Saturday, April 04, 2009

Excel as a planning tool

In the course of my consultancy I often come across examples of companies doing their planning in Excel. For small-scale scenarios this is fine, but we sometimes see amazingly big and complex systems built on Excel. I do not consider this to be best practice.

I have twittered about this a time or two and I every time I get responses from people asking me what I mean. I think this one of the great things about social media. As a (self-annointed) expert on BI I tend to think that this is an obvious point. In fact Twitter has reminded me that it is not.

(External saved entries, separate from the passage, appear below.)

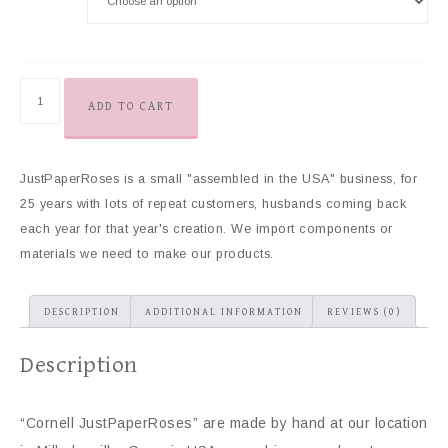
ADD TO CART
JustPaperRoses is a small "assembled in the USA" business, for
25 years with lots of repeat customers, husbands coming back
each year for that year's creation. We import components or
materials we need to make our products.
DESCRIPTION
ADDITIONAL INFORMATION
REVIEWS (0)
Description
“Cornell JustPaperRoses” are made by hand at our location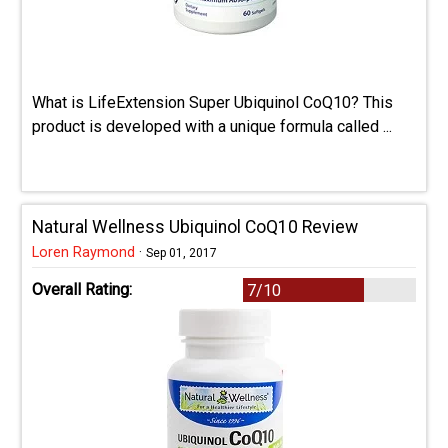
What is LifeExtension Super Ubiquinol CoQ10? This
product is developed with a unique formula called ...
Natural Wellness Ubiquinol CoQ10 Review
Loren Raymond
·
Sep 01, 2017
Overall Rating:
7/10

What I am talking about is large sets of Excel spreadsheets sometime containing a good deal of complexity which are sent around a company by email to collectplanning data. Such systems often contain tens of thousands of Excel formulas and are sometimes augmented by BASIC code as well. In some cases the results are fed back into some transactional system, but not always.

So here are a few important points on this issue:
  • I am not at all critical of the idea of Excel addins. Addins are third party products that enhance Excel. In fact far from being critical of this class of product, I like them quite a bit, and MIS, the company I once worked for and which now belongs to Infor was one of the many vendors of useful products of this type. Recently all the big BI vendors have piled into this market. An in-depth discussion of this type of software is also the topic of one of the most popular documents at OLAPReport (login required).

  • I also do not criticize companies and people who create this kind of system. In many cases it is the only way they have to deal with the complexity they are presented with in the limited time the planning cycle allows. The ingenuity I have seen put into some of these systems these systems is amazing

Nevertheless, I think these systems are very problematic, and any company using them should invest time and energy reviewing them and attempting to find a good way to replace them. The reason is that the are expensive to maintain, limited in functionality -- particularly in the are of analysis and simulation -- and inevitably suffer from data quality issues.